The U.N.’s International Atomic Energy Agency (IAEA) said on Wednesday it viewed the situation at Fukushima “seriously” and was ready to help if called upon, while nearby China said it was “shocked” to hear contaminated water was still leaking from the plant, and urged Japan to provide information “in a timely, thorough and accurate way”.
“We hope the Japanese side can earnestly take effective steps to put an end to the negative impact of the after-effects of the Fukushima nuclear accident,” China’s Foreign Ministry said in a statement faxed to Reuters in Beijing.
Japan’s Chief Cabinet Secretary Yoshihide Suga called the situation “deplorable”, and the Nuclear Regulation Authority (NRA) said it feared the disaster – the worst nuclear accident since Chernobyl a quarter of a century earlier – was “in some respects” beyond the plant operator’s ability to cope.
The NRA said it was worried about leakage from other similar tanks that were built hastily to store water washed over melted reactors at the station to keep them cool. Water in the latest leak is so contaminated that a person standing close to it for an hour would receive five times the annual recommended limit for nuclear workers.
NRA Chairman Shunichi Tanaka likened the stricken nuclear plant to a house of horrors at an amusement park. “I don’t know if describing it this way is appropriate, but it’s like a haunted house and, as I’ve said, mishaps keep happening one after the other,” he told reporters. “We have to look into how we can reduce the risks and how to prevent it from becoming a fatal or serious incident.”
He said the NRA would consult with the IAEA about whether it was appropriate to assign a rating to the leakage at the plant.

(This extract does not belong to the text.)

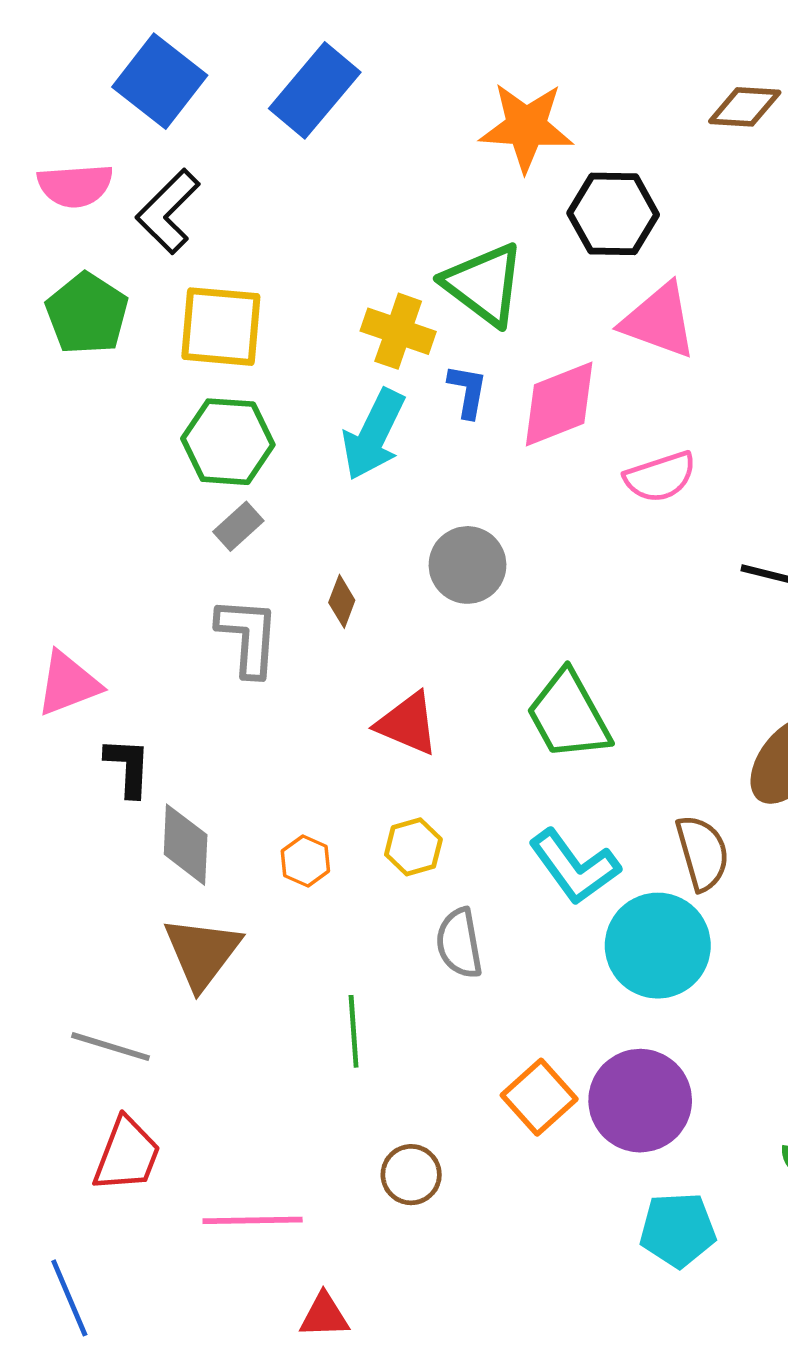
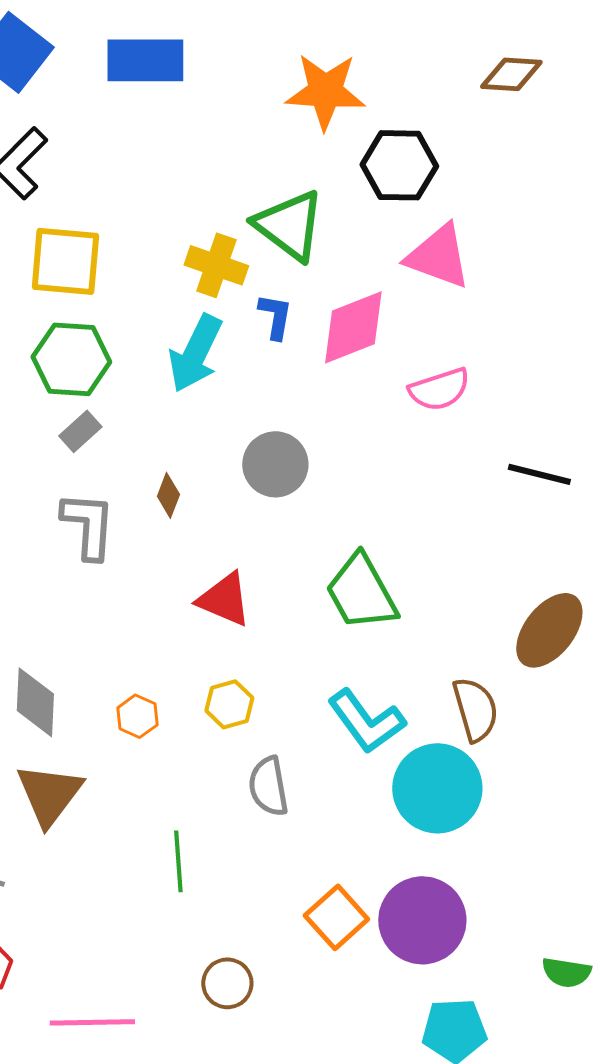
blue rectangle: (315, 90) -> (145, 60), turned 50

Each one-step INES increase represents a 10-fold increase in severity, according to a factsheet on the IAEA website. (www.iaea.org/) A Level 3 rating is assigned when there is exposure of more than 10 times the limit for workers, according to the factsheet.
South Korea’s Asiana Airlines Inc said it would cancel charter flights between Seoul and Fukushima city in October due to public concerns over the radioactive water leaks.
The city, around 60 kms (37 miles) from the nuclear facility and with a population of some 284,000, is a popular destination for golfers and tourists visiting nearby local hot springs and lakes.